Client Context
The Metropolitan Atlanta Rapid Transit Authority (MARTA) is the public transportation provider for the Greater Atlanta area. MARTA transports over 430,000 passengers by both bus and rail across a service area spanning 498 square miles. In the United States, it is the 8th largest rapid transit system by ridership with over 5 billion trips served since its opening. MARTA’s bus network accounts for approximately 30% of MARTA’s total ridership. Currently, MARTA operates 559 buses on 110 bus routes across the Metro Atlanta area. There are a total of 5,560 bus stops on these routes, each of which consist of 56 stops on average.
Project Objective
Within MARTA’s extensive bus network, only 28% of stops are used by a passenger at least once per day on average. The average number of stops utilized by passengers per route is 20%. The low utilization of the network as a whole in conjunction with the low utilization on a per-route basis indicates a mismatch between the network design and how passengers are using the system. As a result, the system is incurring high costs for serving areas where there is little demand. Additionally, analysis of profit per passenger for each route across six time blocks for an entire day shows that all routes operate at a loss, ranging between -$50 profit per passenger to -$1 profit per passenger. In total, MARTA’s profit per passenger across all routes is approximately -$1,000 per day. These findings serve as motivation to develop a new network that better aligns with passenger usage and reduces costs so that the subsidies MARTA currently receives can be applied elsewhere.
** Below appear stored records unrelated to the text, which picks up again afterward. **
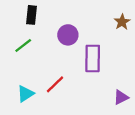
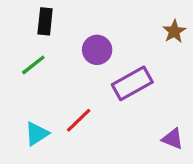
purple rectangle: (93, 58) -> (132, 83), turned 60
purple triangle: (121, 97) -> (173, 139), turned 49

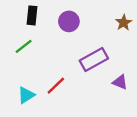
purple circle: (97, 50) -> (69, 21), moved
purple triangle: (173, 139) -> (120, 82), moved

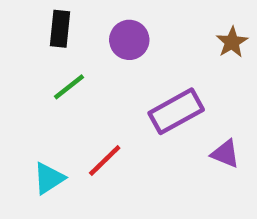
green line: (24, 46) -> (69, 87), moved

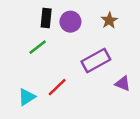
black rectangle: (60, 29) -> (46, 18), moved
brown star: (232, 42) -> (109, 20), moved

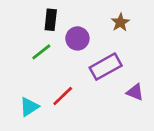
purple circle: (70, 22) -> (77, 38), moved

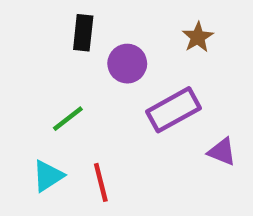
green line: (41, 52) -> (68, 119), moved
red line: (63, 96) -> (101, 182), moved, turned -60

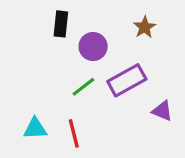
green line: (68, 119) -> (83, 87), moved
cyan triangle: (48, 176) -> (35, 129), turned 30

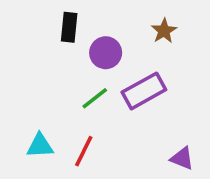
purple triangle: (162, 111) -> (182, 158), moved
red line: (74, 133) -> (84, 151), turned 40

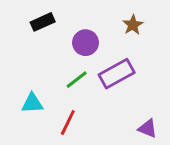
black rectangle: (69, 27) -> (43, 22), moved, turned 60
cyan triangle: (40, 146) -> (32, 103), moved

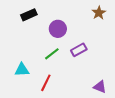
brown star: (133, 25) -> (99, 13), moved
purple rectangle: (117, 74) -> (79, 50), size x0.7

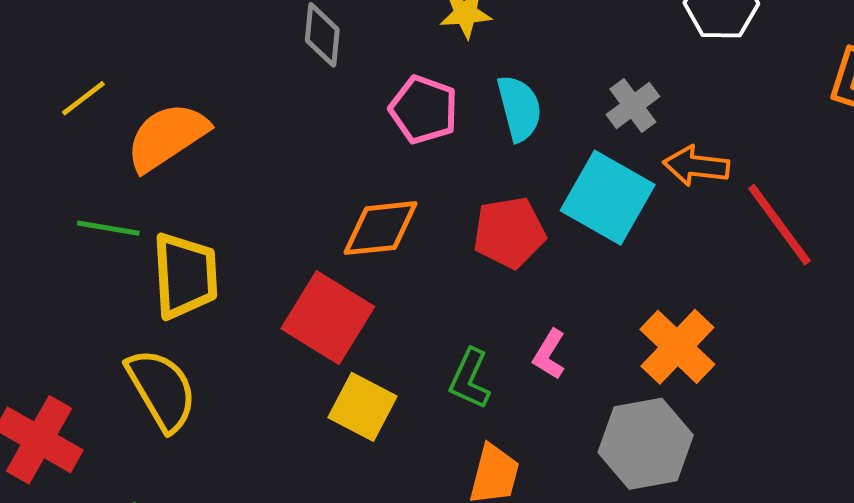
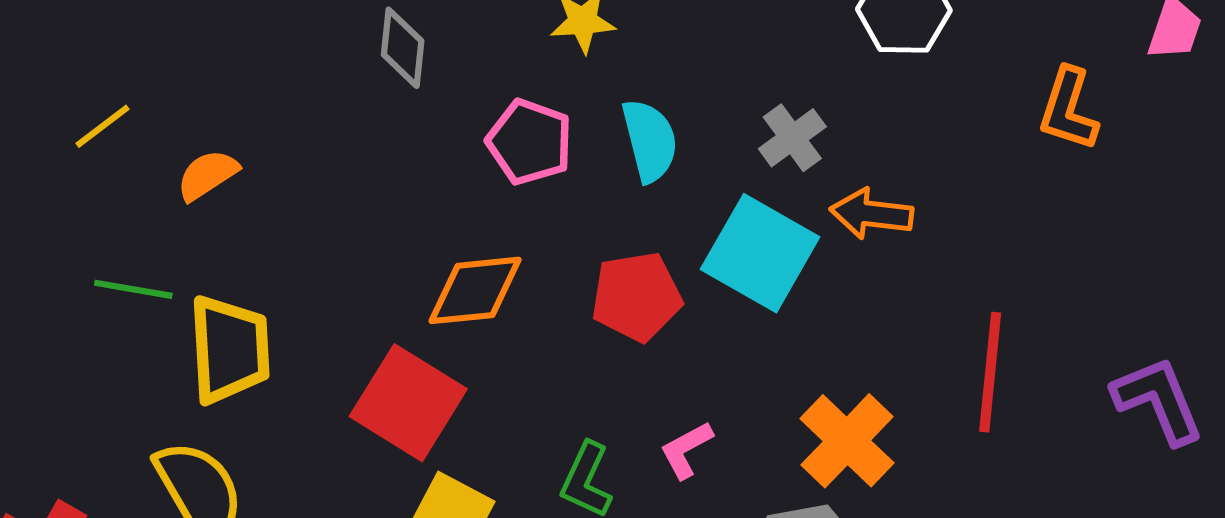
orange semicircle: (167, 137) -> (207, 175), size x0.6
red line: (779, 225) -> (990, 372), moved, turned 42
pink L-shape: (549, 354) -> (686, 450), turned 30

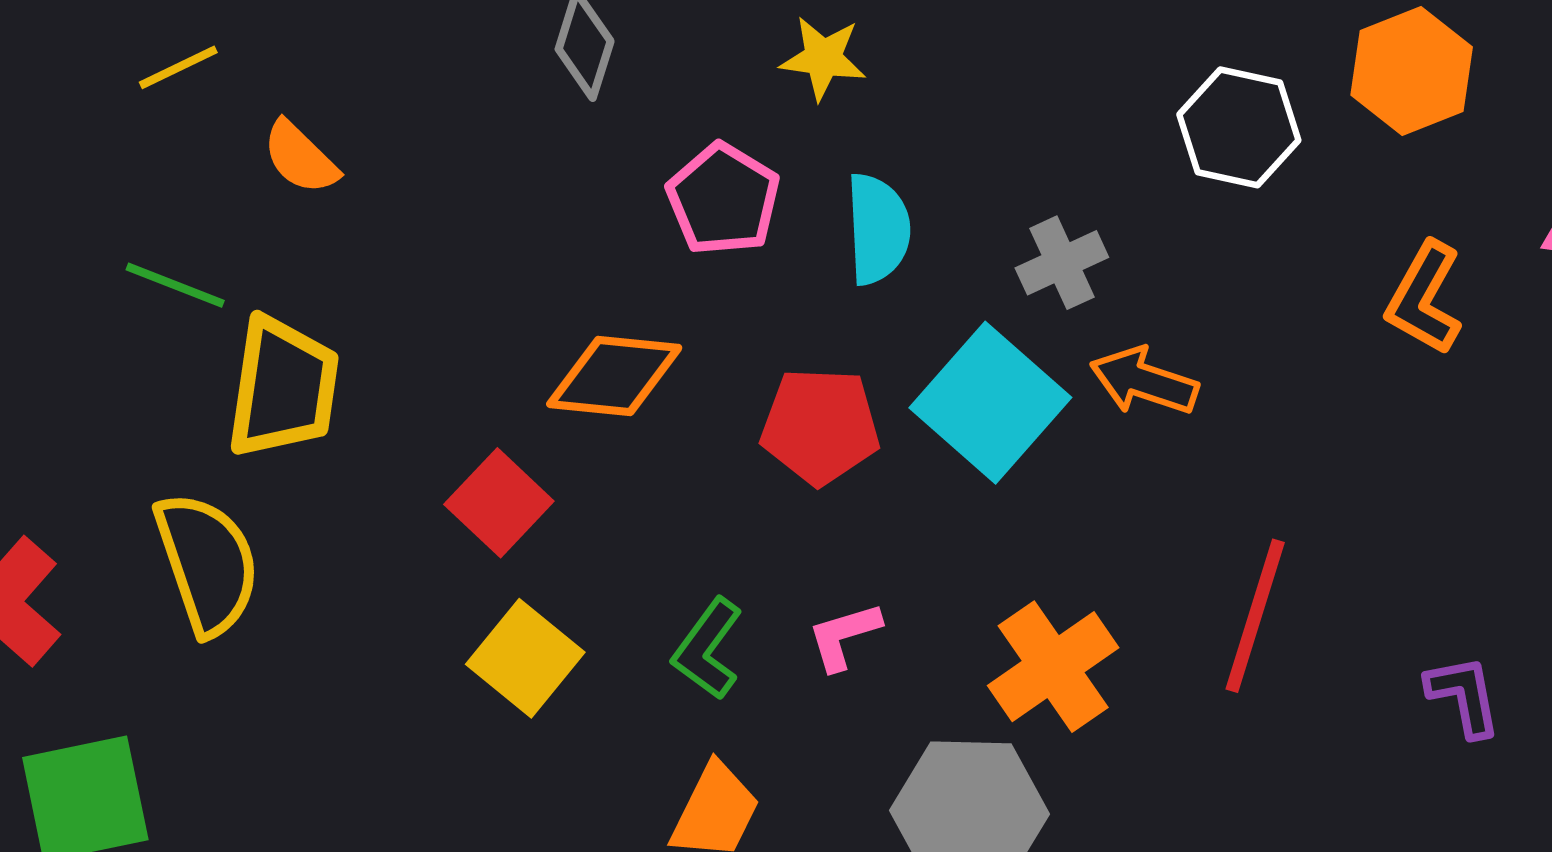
orange semicircle: (207, 175) -> (300, 158), turned -114
purple L-shape: (1158, 400) -> (1464, 696), size x0.7
red square: (408, 403) -> (499, 503), size x0.7

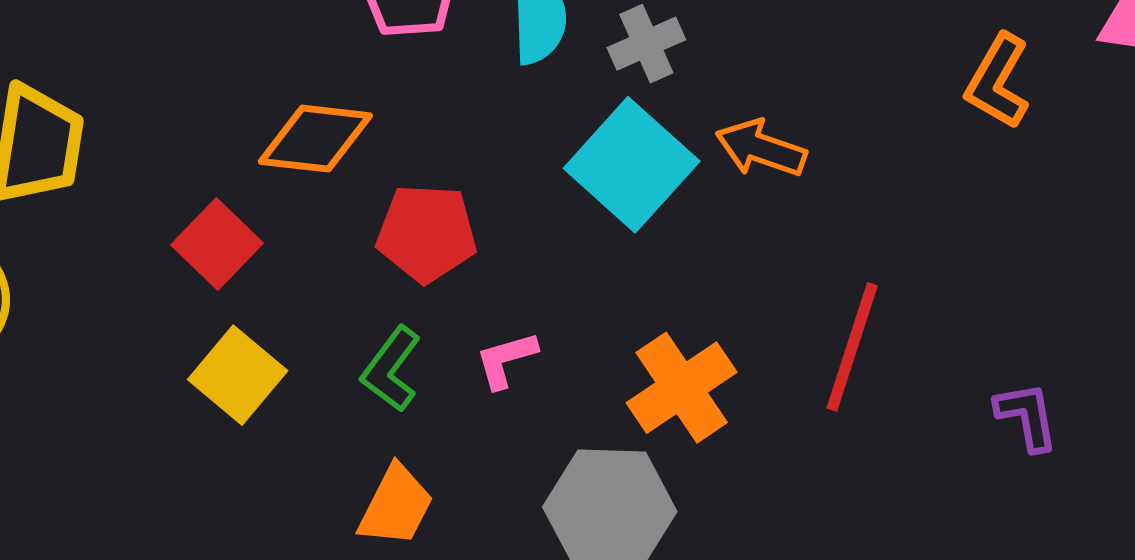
gray cross: (1062, 263) -> (646, 44), moved
red pentagon: (820, 426) -> (427, 233), moved

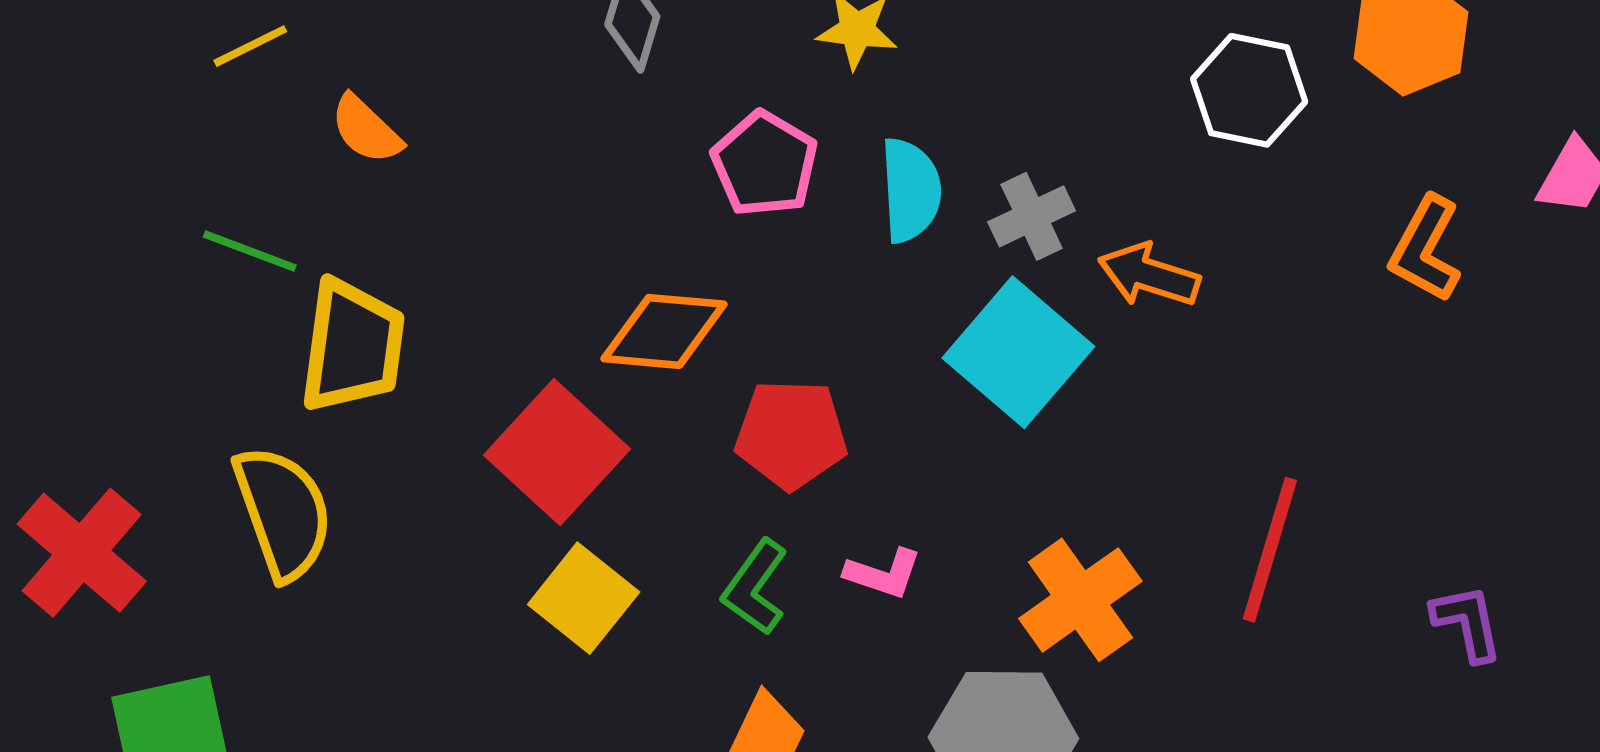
orange arrow: (761, 148) -> (1149, 275), moved
red square: (217, 244) -> (557, 452), size x1.4
pink L-shape: (506, 360) -> (883, 574), turned -144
Developing a new network that better aligns with current demand and has the possibility of using subsidies to look into improvements/expansion aligns with MARTA’s vision of “Taking people where they want to go today and tomorrow.”
Design Strategy
Through spatial and temporal analysis of bus commuter data, we determined that the best network design would be based on a rail feeder network where bus routes start on the outskirts of the city and go inward towards and ending at a MARTA rail station. This is a more integrated, multimodal design, that has been proven to show both cost reduction and improved service. We subsequently created an optimization model that outputs a new set of routes, the number of buses needed per route, and the cost per route. The objective of the model is to minimize the hourly network cost. We validated our approach by quantifying and comparing the results of the model through metrics observed in both the current bus system and the redesigned system.
Deliverables
1. Data Reports on System Usage
Prior to this analysis, MARTA did not have access to chained trip data and relied heavily on survey data. In order to provide MARTA with more accurate insights and improved visibility of the system, data reports on system usage will be provided. These reports are cataloged in Excel workbooks which will be submitted to MARTA following the conclusion of the project.
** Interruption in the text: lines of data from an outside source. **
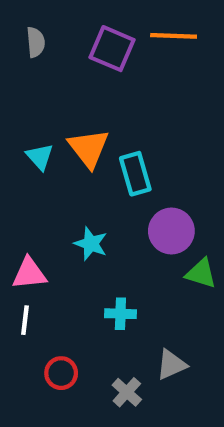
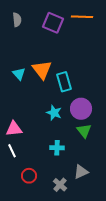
cyan star: (91, 244) -> (54, 113), moved
green triangle: (201, 273) -> (84, 131), moved, turned 35
white line: (25, 320) -> (12, 151), turned -32

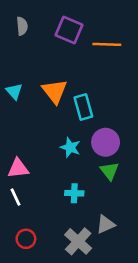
orange line: (82, 17) -> (107, 44), moved
cyan triangle: (19, 74) -> (14, 91), moved
red circle: (29, 176) -> (26, 239), moved
gray cross: (60, 185) -> (78, 241), size x1.5

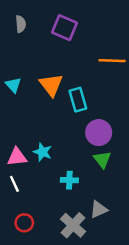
orange line: (107, 44) -> (112, 61), moved
cyan star: (70, 147) -> (43, 152), moved

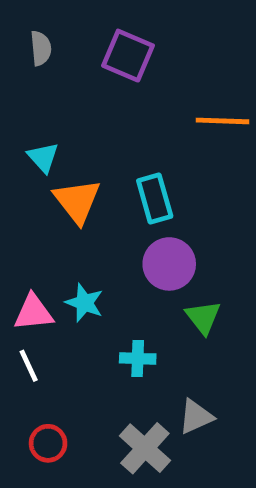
cyan triangle: (13, 85) -> (43, 157), moved
orange triangle: (51, 85) -> (77, 201), moved
purple circle: (99, 133) -> (169, 264), moved

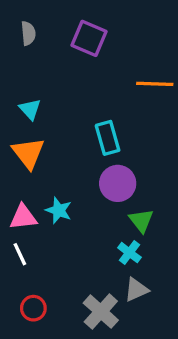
orange triangle: (77, 201) -> (28, 153), moved
cyan cross: (138, 358) -> (129, 253), moved, turned 35

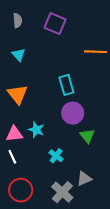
cyan triangle: (30, 109) -> (19, 55), moved
cyan cross: (129, 253) -> (56, 156), moved
red circle: (33, 308) -> (21, 190), size x1.5

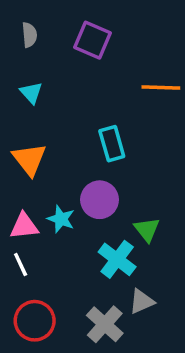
purple circle: (73, 113) -> (100, 200), moved
cyan cross: (56, 156) -> (117, 259), moved, size x1.5

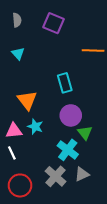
orange triangle: (29, 159) -> (27, 100), moved
purple circle: (100, 200) -> (71, 115), moved
gray cross: (105, 324) -> (56, 176), moved

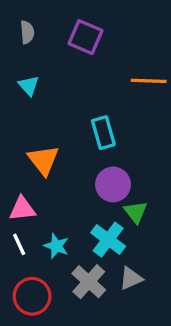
cyan star: (35, 127) -> (56, 246), moved

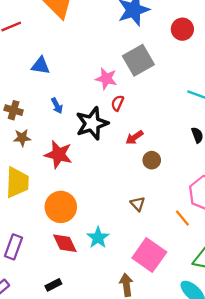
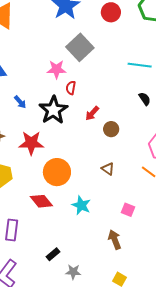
orange circle: (61, 207) -> (57, 172), moved
red diamond: (65, 243) -> (41, 201), moved
pink square: (149, 255) -> (128, 210), size x0.5

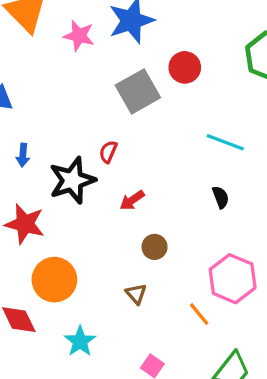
red circle: (111, 12) -> (185, 67), moved
pink star: (56, 69) -> (79, 36), moved
blue arrow: (20, 102) -> (23, 155), turned 32
brown circle: (111, 129) -> (155, 247), moved

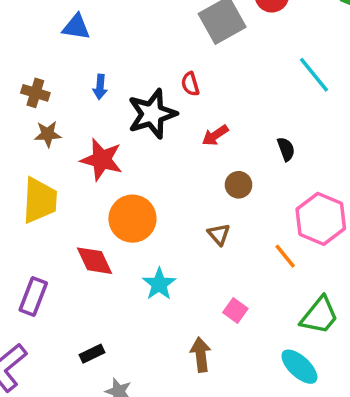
cyan line: (225, 142) -> (314, 75), turned 30
red semicircle: (108, 152) -> (190, 84), turned -40
black semicircle: (221, 197) -> (286, 149), moved

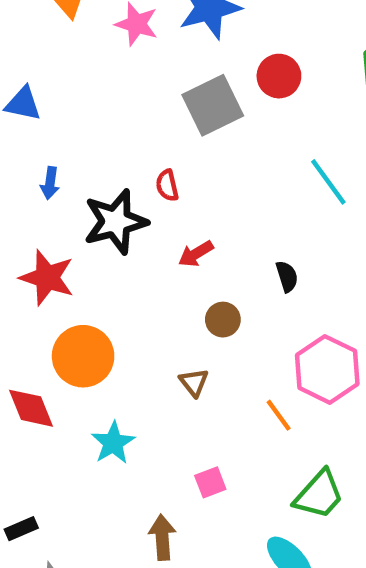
pink square: (235, 311) -> (210, 482), turned 30

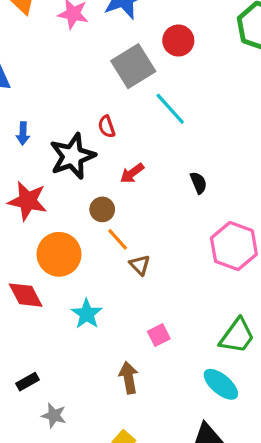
cyan line: (328, 182) -> (170, 109), moved
brown circle: (223, 320) -> (102, 209), moved
orange line: (279, 415) -> (118, 239), moved

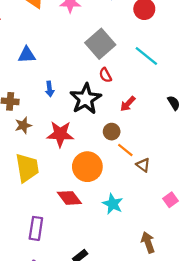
gray square: (133, 66) -> (100, 44), moved
pink square: (159, 335) -> (170, 200), moved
2. Hypothetical Redesign & Optimization Model
The hypothetical network will contain information regarding the number of buses on a route, the stops associated with each route, the time to traverse a route, and the interarrival time of buses on a route. Recall that the team did not create new bus schedules to accompany the suggested network as it was outside the scope of this project, so the deliverables do not include proposed schedules.
3. Route Profitability Tool
This tool is an Excel workbook that calculates and ranks the profitability of each MARTA bus route after inputting the route number and passengers per route.
Value and Impact
The proposed design solution offers value that can be measured from both a quantitative and a qualitative perspective. The hypothetical redesign for the 07:00–09:00 time period on March 1, 2018 proves that MARTA has the opportunity to reduce its bus network operating costs by 49%, saving approximately $3M annually. These savings directly result from a decrease in the number of buses used, from 340 buses to 174 buses.
Although these results are optimistic, the hypothetical network redesign suggests that MARTA can reevaluate their bus system and achieve cost savings; however, further analysis must be done to address the complexity of the dataset due to the limitations of Gurobi. Through the research, analysis, and proposed design, this project has laid a framework for further studies to be performed. The SAM Lab, whose goal is to investigate novel mobility systems, will utilize the results of this project in addition to optimization and machine learning techniques to improve the effectiveness of MARTA’s bus network.
In addition, MARTA’s senior leadership is assessing its budget to ensure that the organization operates cost-effectively. Prior to this analysis, MARTA had conflicting statistics on how the system was utilized and little visibility into operating metrics such as passenger and cost data. Thus, any data analysis conducted is valuable to MARTA and will allow MARTA to make impactful, data driven decisions in the future.